Shanghai's legislators and political advisers are pushing for more incentives to better implement China's new universal two-child policy and encourage women to become mothers for a second time.

Ideas put forward by lawmakers at their ongoing annual gathering include imposing taxes on families rather than individuals, financially subsidizing couples who have two children, extending maternity and childcare leave for both parents and providing more nurseries - especially for children under the age of 3.

These proposals are aimed at helping remove some of the major obstacles that prevent couples from planning for a second child.

China's government decided to adopt a universal two-child policy in October in a bid to address the issues posed by the country's rapidly aging population.

The move, which came into effect on Jan 1, is particularly significant for Shanghai where seniors make up nearly 30 percent of the permanent residents - forecast to increase to 35 percent by 2020.

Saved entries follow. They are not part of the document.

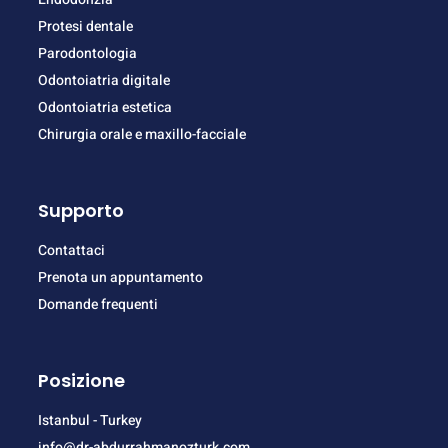
Protesi dentale
Parodontologia
Odontoiatria digitale
Odontoiatria estetica
Chirurgia orale e maxillo-facciale
Supporto
Contattaci
Prenota un appuntamento
Domande frequenti
Posizione
Istanbul - Turkey
info@dr-abdurrahmanozturk.com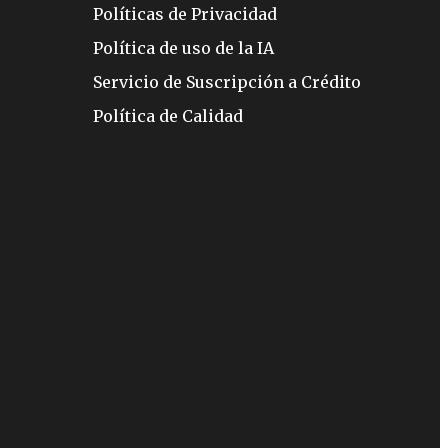
Políticas de Privacidad
Política de uso de la IA
Servicio de Suscripción a Crédito
Política de Calidad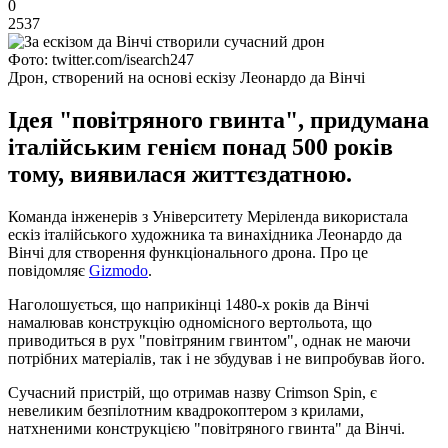
0
2537
Фото: twitter.com/isearch247
Дрон, створений на основі ескізу Леонардо да Вінчі
Ідея "повітряного гвинта", придумана
італійським генієм понад 500 років
тому, виявилася життєздатною.
Команда інженерів з Університету Меріленда використала
ескіз італійського художника та винахідника Леонардо да
Вінчі для створення функціонального дрона. Про це
повідомляє
Gizmodo
.
Наголошується, що наприкінці 1480-х років да Вінчі
намалював конструкцію одномісного вертольота, що
приводиться в рух "повітряним гвинтом", однак не маючи
потрібних матеріалів, так і не збудував і не випробував його.
Сучасний пристрій, що отримав назву Crimson Spin, є
невеликим безпілотним квадрокоптером з крилами,
натхненими конструкцією "повітряного гвинта" да Вінчі.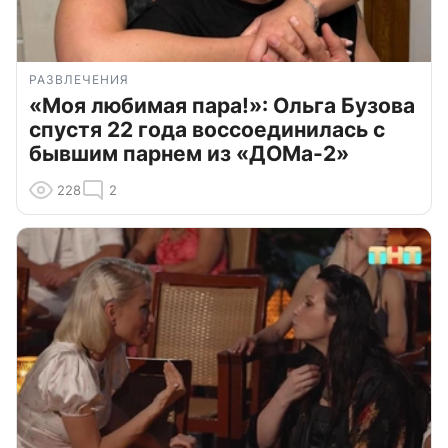
РАЗВЛЕЧЕНИЯ
«Моя любимая пара!»: Ольга Бузова
спустя 22 года воссоединилась с
бывшим парнем из «ДОМа-2»
228
2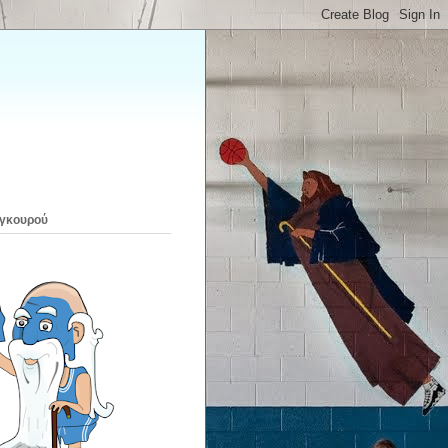
 γκουρού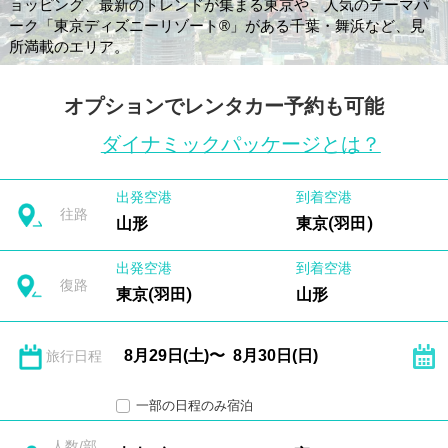
ョッピング、最新のトレンドが集まる東京や、人気のテーマパ
ーク「東京ディズニーリゾート®」がある千葉・舞浜など、見
所満載のエリア。
オプションでレンタカー予約も可能
ダイナミックパッケージとは？
出発空港
到着空港
往路
山形
東京(羽田)
出発空港
到着空港
復路
東京(羽田)
山形
旅行日程
一部の日程のみ宿泊
人数/部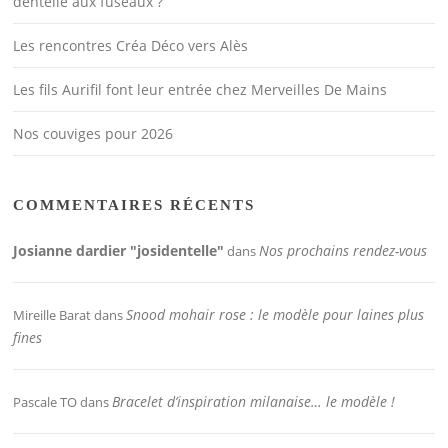
dentelle aux fuseaux ?
Les rencontres Créa Déco vers Alès
Les fils Aurifil font leur entrée chez Merveilles De Mains
Nos couviges pour 2026
COMMENTAIRES RÉCENTS
Josianne dardier "josidentelle"
Nos prochains rendez-vous
dans
Snood mohair rose : le modèle pour laines plus
Mireille Barat
dans
fines
Bracelet d’inspiration milanaise… le modèle !
Pascale TO
dans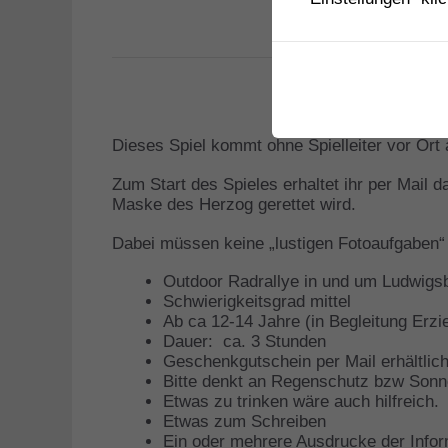
Dieses Spiel kommt ohne Spielleiter vor Ort
Zum Start des Spieles erhaltet ihr per Mail d
Maske des Herzog gerettet wird.
Dabei müssen keine „lustigen Fotoaufgaben“ 
Outdoor Radrallye in und um Ludwigs
Schwierigkeitsgrad mittel
Ab ca 12-14 Jahre (in Begleitung Erzi
Dauer: ca. 3 Stunden
Geschenkgutschein per Mail erhältlic
Bitte denkt an Regenschutz bzw Son
Etwas zu trinken wäre auch hilfreich.
Etwas zum Schreiben
Ein oder mehrere Ausdrucke der Informa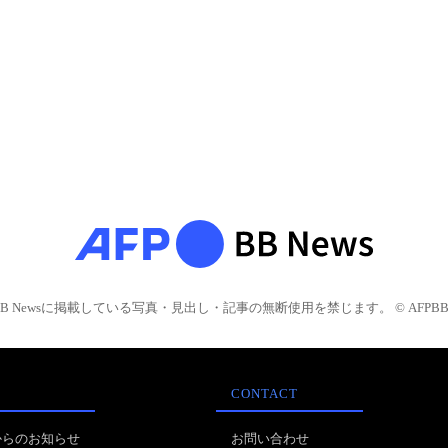
BB Newsに掲載している写真・見出し・記事の無断使用を禁じます。 © AFPBB 
CONTACT
からのお知らせ
お問い合わせ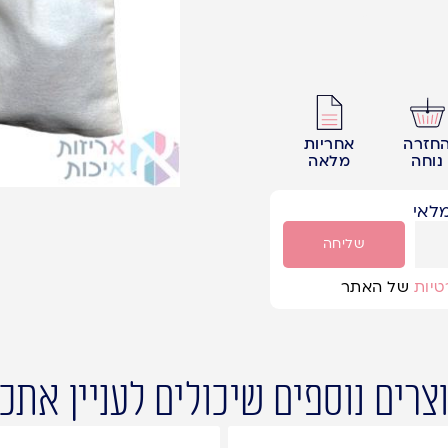
חזרה
אחריות
נוחה
מלאה
לאי
שליחה
טיות
של האתר
צרים נוספים שיכולים לעניין אתכ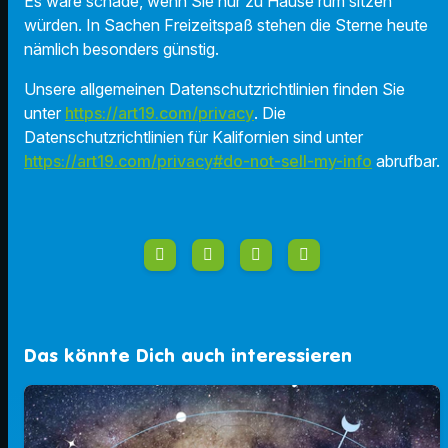
Es wäre schade, wenn Sie nur zu Hause rum sitzen
würden. In Sachen Freizeitspaß stehen die Sterne heute
nämlich besonders günstig.
Unsere allgemeinen Datenschutzrichtlinien finden Sie
unter
https://art19.com/privacy
. Die
Datenschutzrichtlinien für Kalifornien sind unter
https://art19.com/privacy#do-not-sell-my-info
abrufbar.
Das könnte Dich auch interessieren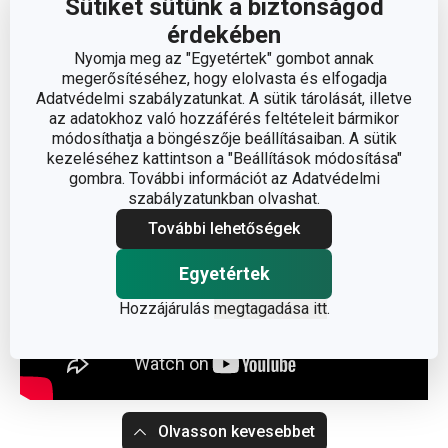
Sütiket sütünk a biztonságod
érdekében
Nyomja meg az "Egyetértek" gombot annak
megerősítéséhez, hogy elolvasta és elfogadja
Adatvédelmi szabályzatunkat. A sütik tárolását, illetve
Gyártó: TESCOMA s. r. o., U Tescomy 241, 760 01 Zlín;
az adatokhoz való hozzáférés feltételeit bármikor
info@tescoma.hu
módosíthatja a böngészője beállításaiban. A sütik
kezeléséhez kattintson a "Beállítások módosítása"
gombra. További információt az Adatvédelmi
szabályzatunkban olvashat.
További lehetőségek
Egyetértek
Hozzájárulás
megtagadása itt
.
Olvasson kevesebbet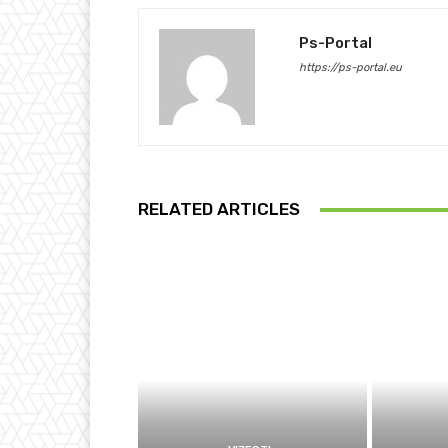
Ps-Portal
https://ps-portal.eu
RELATED ARTICLES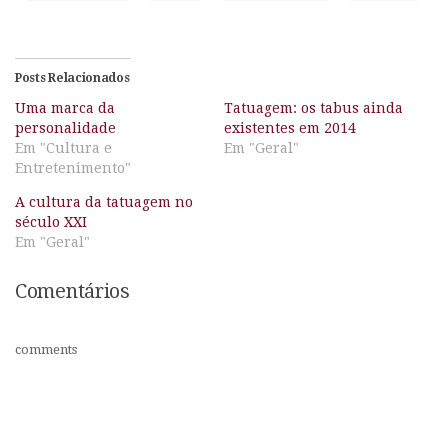
Posts Relacionados
Uma marca da
Tatuagem: os tabus ainda
personalidade
existentes em 2014
Em "Cultura e
Em "Geral"
Entretenimento"
A cultura da tatuagem no
século XXI
Em "Geral"
Comentários
comments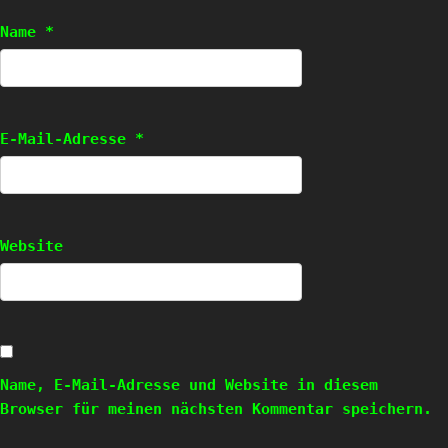
Name
*
E-Mail-Adresse
*
Website
Name, E-Mail-Adresse und Website in diesem
Browser für meinen nächsten Kommentar speichern.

The city's birthrate is also "among the world's lowest" with an average of 0.7 births per resident couple over the past two years, according to Yang Xiong, a political adviser and director of the Institute of Sociology under the Shanghai Academy of Social Sciences.

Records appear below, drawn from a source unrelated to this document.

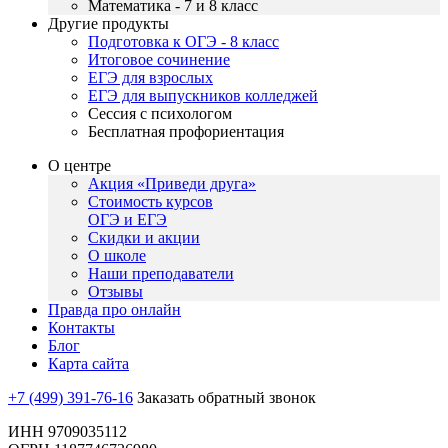
Математика - 7 и 8 класс
Другие продукты
Подготовка к ОГЭ - 8 класс
Итоговое сочинение
ЕГЭ для взрослых
ЕГЭ для выпускников колледжей
Сессия с психологом
Бесплатная профориентация
О центре
Акция «Приведи друга»
Стоимость курсов
ОГЭ и ЕГЭ
Скидки и акции
О школе
Наши преподаватели
Отзывы
Правда про онлайн
Контакты
Блог
Карта сайта
+7 (499) 391-76-16
Заказать обратный звонок
ИНН 9709035112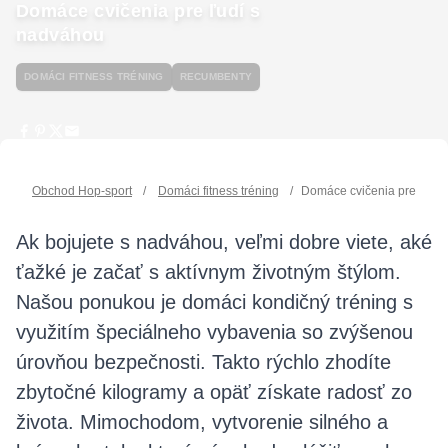
Domáce cvičenia pre ľudí s
nadváhou
DOMÁCI FITNESS TRÉNING
RECUMBENTY
Obchod Hop-sport
/
Domáci fitness tréning
/
Domáce cvičenia pre ľudí
Ak bojujete s nadváhou, veľmi dobre viete, aké
ťažké je začať s aktívnym životným štýlom.
Našou ponukou je domáci kondičný tréning s
využitím špeciálneho vybavenia so zvýšenou
úrovňou bezpečnosti. Takto rýchlo zhodíte
zbytočné kilogramy a opäť získate radosť zo
života. Mimochodom, vytvorenie silného a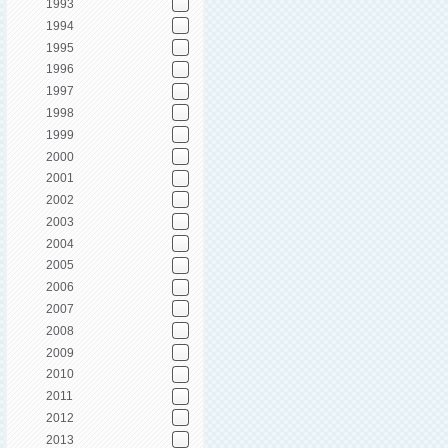
1993
1994
1995
1996
1997
1998
1999
2000
2001
2002
2003
2004
2005
2006
2007
2008
2009
2010
2011
2012
2013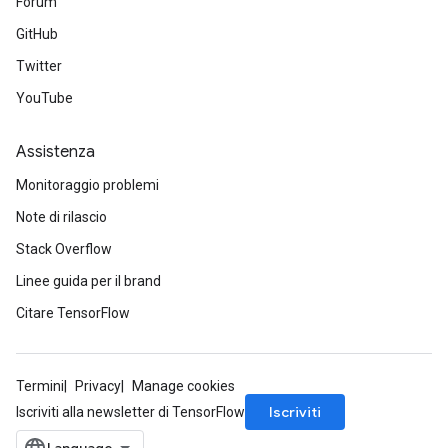
Forum
GitHub
Twitter
YouTube
Assistenza
Monitoraggio problemi
Note di rilascio
Stack Overflow
Linee guida per il brand
Citare TensorFlow
Termini
Privacy
Manage cookies
Iscriviti
Iscriviti alla newsletter di TensorFlow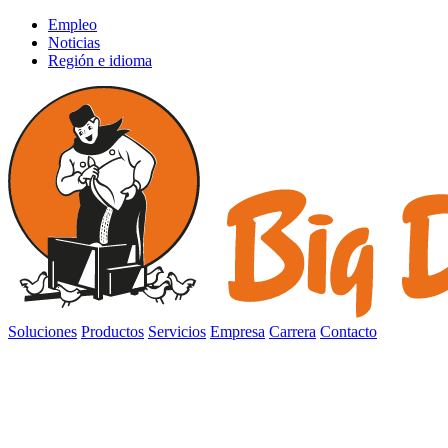
Empleo
Noticias
Región e idioma
Soluciones
Productos
Servicios
Empresa
Carrera
Contacto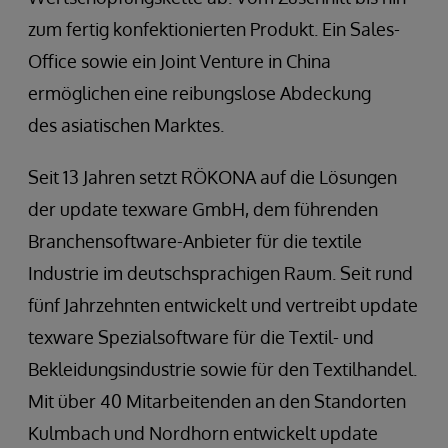
zum fertig konfektionierten Produkt. Ein Sales-
Office sowie ein Joint Venture in China
ermöglichen eine reibungslose Abdeckung
des asiatischen Marktes.
Seit 13 Jahren setzt RÖKONA auf die Lösungen
der update texware GmbH, dem führenden
Branchensoftware-Anbieter für die textile
Industrie im deutschsprachigen Raum. Seit rund
fünf Jahrzehnten entwickelt und vertreibt update
texware Spezialsoftware für die Textil- und
Bekleidungsindustrie sowie für den Textilhandel.
Mit über 40 Mitarbeitenden an den Standorten
Kulmbach und Nordhorn entwickelt update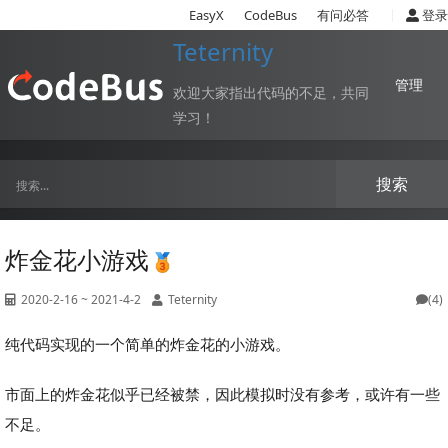
|
EasyX
CodeBus
有问必答
登录
Teternity
管理
欢迎大家指出代码的不足，共同
学习！
搜索
炸金花小游戏
2020-2-16 ~ 2021-4-2
Teternity
(4)
纯代码实现的一个简单的炸金花的小游戏。
市面上的炸金花似乎已经被禁，因此模拟时没有参考，或许有一些
不足。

Statistics from the Shanghai Commission of Health and Family Planning show that less than 5 percent of eligible couples had applied to have a second child in 2015.

A survey conducted by the Shanghai Women's Federation and Fudan University found that most couples opted out of having more children due to the inherent economic burden of raising offspring, concerns over the possible negative effects it would have on the woman's career and the absence of anyone else to help care for the child.

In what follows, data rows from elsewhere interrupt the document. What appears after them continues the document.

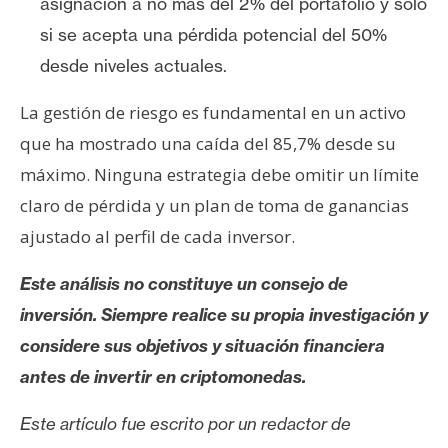
asignación a no más del 2% del portafolio y solo
si se acepta una pérdida potencial del 50%
desde niveles actuales.
La gestión de riesgo es fundamental en un activo
que ha mostrado una caída del 85,7% desde su
máximo. Ninguna estrategia debe omitir un límite
claro de pérdida y un plan de toma de ganancias
ajustado al perfil de cada inversor.
Este análisis no constituye un consejo de
inversión. Siempre realice su propia investigación y
considere sus objetivos y situación financiera
antes de invertir en criptomonedas.
Este artículo fue escrito por un redactor de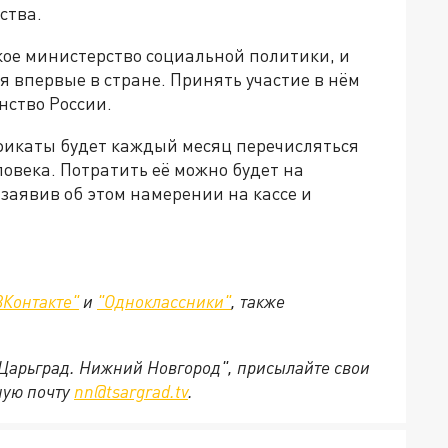
ства.
ое министерство социальной политики, и
я впервые в стране. Принять участие в нём
нство России.
ификаты будет каждый месяц перечисляться
еловека. Потратить её можно будет на
заявив об этом намерении на кассе и
ВКонтакте"
и
"Одноклассники"
,
также
"Царьград. Нижний Новгород", присылайте свои
ную почту
nn@tsargrad.tv
.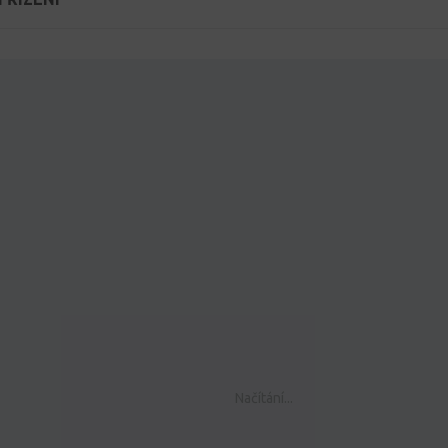
Načítání...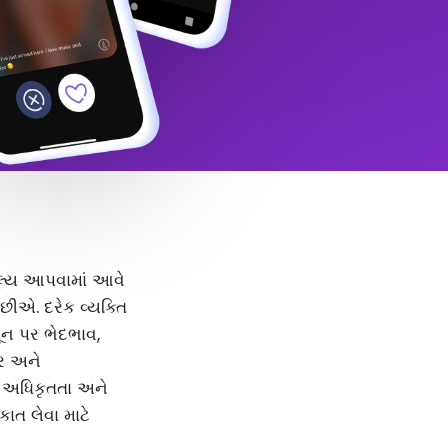
 મૂલ્ય આપવામાં આવે
ીએ. દરેક વ્યક્તિ
મૂન પર ભેદભાવ,
દર અને
, અધિકૃતતા અને
કાત લેવા માટે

In a bid to relieve the financial pressure felt by couples wishing to have more than one child, Yang introduced the proposal to impose taxes on families instead of individuals.

"Moreover, multi-tier financial subsidies should be offered to couples with children. Those who have two children should be given more help," he said.

Chen Lei, another political adviser and head of the China Welfare Institute Nursery in Shanghai, identified a general lack of nurseries in the city as another reason why many couples opt out of having more children.

"Around 250,000 babies are born in Shanghai each year but there are only 40 or so nurseries with a capacity to care for 6,000 toddlers aged between 18 and 36 months old," she said.

Officials from the Shanghai Commission of Health and Family Planning said they were soliciting opinions about the ideal length for maternity and paternity leaves so that mothers and fathers could share the burden of childcare.